The arrangement of ISAF, with national forces deployed in quantity to specific areas, gives drawdowns a local complexion. British troops, for example, are found principally in Helmand Province, the site of some of the hardest fighting during the Afghan War. Helmand has benefited from an increased troop presence and a sustained campaign to defeat the Taliban. Still, while the fate of Helmand is far from determined, the effect of the British drawdown will be mitigated by the significant American (and, to a lesser degree, Danish and Georgian) presence in the province.
Meanwhile, French troops operate principally in two areas: Kapisa Province and the Surobi district of Kabul Province. Kapisa, adjacent to Kabul, has been important in establishing the security of the Afghan capital, and was a recipient of additional troops in the early 2009 surge after a period of unrest. Surobi, situated along the highway between Kabul and Jalalabad, has long been considered a vital geopolitical cog.

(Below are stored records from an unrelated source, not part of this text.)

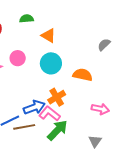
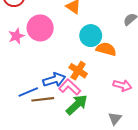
pink circle: (18, 58) -> (40, 28), size x1.6
cyan circle: (51, 63) -> (91, 36), moved
orange cross: (57, 97) -> (78, 71), turned -30

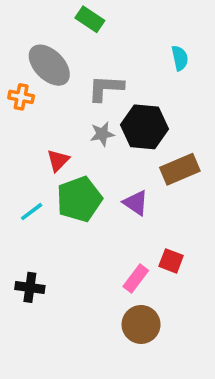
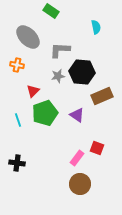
cyan semicircle: (180, 58) -> (96, 27), moved
orange cross: (21, 97) -> (17, 65), moved
cyan line: (32, 212) -> (18, 120), turned -72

It appears now that the French will meet their drawdown numbers by removing troops from Surobi (Kapisa is more contested and has seen a number of ISAF casualties this year). But even Surobi has not always been as tranquil as it is today. In one of the more infamous incidents of the war, French paratroopers were ambushed after replacing Italian troops who had “pacified” the area through bribes to local militants—and who had failed to inform the French of this practice. The August 2008 ambush was followed by a campaign to secure the area, reaching a tenuous local peace. It may well be that Afghan security forces are now able to take over for the French in Surobi, but it is an uncertain proposition in a strategic district.
As problematic as British and French troop reductions may be, a drawdown of the German contribution would be riskier still. Germany, charged with overseeing Regional Command North from Mazar-e Sharif, has witnessed a spate of violence and upheaval since 2008. Although the lifting of Bundeswehr restrictions on engagement and a bolstered American presence in the region have succeeded in shifting momentum in ISAF’s favor, the situation remains uneasy and undecided. Should Germany follow France’s (and by extension America’s) lead in reducing its presence, these gains would be jeopardized.
Last Thursday, Chairman of the Joint Chiefs of Staff Michael Mullen characterized President Obama’s drawdown as undertaking an “acceptable level of risk.” But beyond the risk of withdrawing American troops lies the prospect for a more dramatic and widespread drawdown across ISAF. In this way, the future of the Afghan War may rest with the chancelleries of Europe.